In the entries below, find the line with "Outline whatever counts" and transcribe it and every line after it exactly, through the last line, without pictures.

[Stored data entries]
════════════════

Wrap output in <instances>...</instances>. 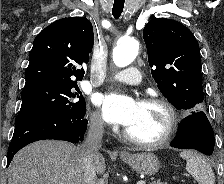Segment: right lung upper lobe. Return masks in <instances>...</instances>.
<instances>
[{
  "instance_id": "obj_1",
  "label": "right lung upper lobe",
  "mask_w": 224,
  "mask_h": 184,
  "mask_svg": "<svg viewBox=\"0 0 224 184\" xmlns=\"http://www.w3.org/2000/svg\"><path fill=\"white\" fill-rule=\"evenodd\" d=\"M94 44L92 24L85 17L59 19L35 38L29 55L26 84L46 80L73 83L84 76Z\"/></svg>"
}]
</instances>
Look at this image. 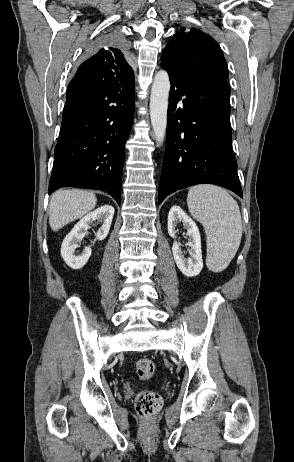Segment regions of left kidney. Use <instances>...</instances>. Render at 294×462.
<instances>
[{"mask_svg":"<svg viewBox=\"0 0 294 462\" xmlns=\"http://www.w3.org/2000/svg\"><path fill=\"white\" fill-rule=\"evenodd\" d=\"M178 222H182L187 230L190 257L185 258L180 245L174 241L172 246L174 260L185 276H197L203 268L200 232L196 223L179 206H173L168 214V233L174 239L176 238L175 227Z\"/></svg>","mask_w":294,"mask_h":462,"instance_id":"5707ae66","label":"left kidney"}]
</instances>
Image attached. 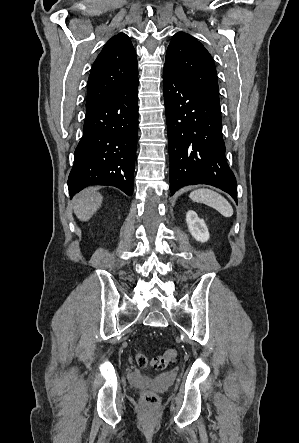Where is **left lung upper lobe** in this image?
<instances>
[{"mask_svg":"<svg viewBox=\"0 0 299 443\" xmlns=\"http://www.w3.org/2000/svg\"><path fill=\"white\" fill-rule=\"evenodd\" d=\"M164 67L219 102L213 59L204 46L191 35L178 32L173 36Z\"/></svg>","mask_w":299,"mask_h":443,"instance_id":"left-lung-upper-lobe-1","label":"left lung upper lobe"}]
</instances>
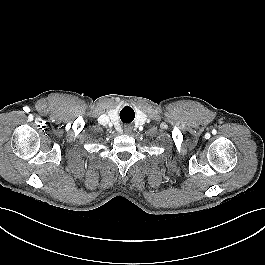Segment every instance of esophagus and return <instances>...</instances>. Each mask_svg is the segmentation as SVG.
Wrapping results in <instances>:
<instances>
[{"mask_svg": "<svg viewBox=\"0 0 265 265\" xmlns=\"http://www.w3.org/2000/svg\"><path fill=\"white\" fill-rule=\"evenodd\" d=\"M130 131H131V130L125 129V132H126V133H129Z\"/></svg>", "mask_w": 265, "mask_h": 265, "instance_id": "1", "label": "esophagus"}]
</instances>
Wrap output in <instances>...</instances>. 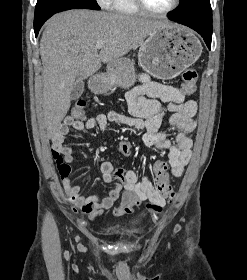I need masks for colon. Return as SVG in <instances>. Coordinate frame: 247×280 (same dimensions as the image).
Wrapping results in <instances>:
<instances>
[{
    "mask_svg": "<svg viewBox=\"0 0 247 280\" xmlns=\"http://www.w3.org/2000/svg\"><path fill=\"white\" fill-rule=\"evenodd\" d=\"M197 71L194 68L186 69L182 74V85L181 89L185 94H192L196 90L197 84ZM86 102L84 100H78L72 107L71 113L75 119H83L85 117ZM120 151L126 155L130 156L133 153L132 144L129 142H123L119 146ZM59 173L68 172L69 167L63 163L60 156H54ZM167 164L163 161H157L154 164L153 170L156 178V190L165 198L172 199L174 197V190L169 183V175L167 171ZM124 170L118 169L114 171L113 178L116 179L111 184V189L113 191H121L129 186V181L126 178Z\"/></svg>",
    "mask_w": 247,
    "mask_h": 280,
    "instance_id": "colon-1",
    "label": "colon"
}]
</instances>
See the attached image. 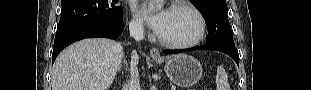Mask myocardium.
I'll list each match as a JSON object with an SVG mask.
<instances>
[{"label": "myocardium", "instance_id": "1", "mask_svg": "<svg viewBox=\"0 0 311 90\" xmlns=\"http://www.w3.org/2000/svg\"><path fill=\"white\" fill-rule=\"evenodd\" d=\"M174 9L185 10L191 13L195 17L197 24H198L197 33L191 40L182 41V42L169 41L157 35L158 41L163 46H166L172 49H186V48H191L193 46H196L202 40V38L204 37L205 31H206V22H205L204 17L196 8H194L193 6L187 3H176L171 6V10H174Z\"/></svg>", "mask_w": 311, "mask_h": 90}]
</instances>
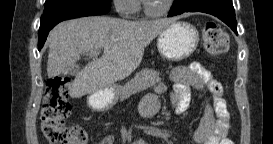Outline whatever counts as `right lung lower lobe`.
I'll use <instances>...</instances> for the list:
<instances>
[{"label":"right lung lower lobe","mask_w":273,"mask_h":144,"mask_svg":"<svg viewBox=\"0 0 273 144\" xmlns=\"http://www.w3.org/2000/svg\"><path fill=\"white\" fill-rule=\"evenodd\" d=\"M111 8L107 0H59L45 7L39 28L38 49L44 45L49 31L63 20L104 15Z\"/></svg>","instance_id":"obj_1"}]
</instances>
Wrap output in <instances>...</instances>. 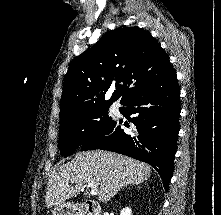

════════════════

> **Result of the task**
Outline whatever counts as `right lung lower lobe`.
I'll use <instances>...</instances> for the list:
<instances>
[{"label":"right lung lower lobe","mask_w":273,"mask_h":144,"mask_svg":"<svg viewBox=\"0 0 273 144\" xmlns=\"http://www.w3.org/2000/svg\"><path fill=\"white\" fill-rule=\"evenodd\" d=\"M111 8L107 0H59L45 7L39 28L38 49L44 45L49 31L63 20L104 15Z\"/></svg>","instance_id":"obj_1"}]
</instances>
Wrap output in <instances>...</instances>. 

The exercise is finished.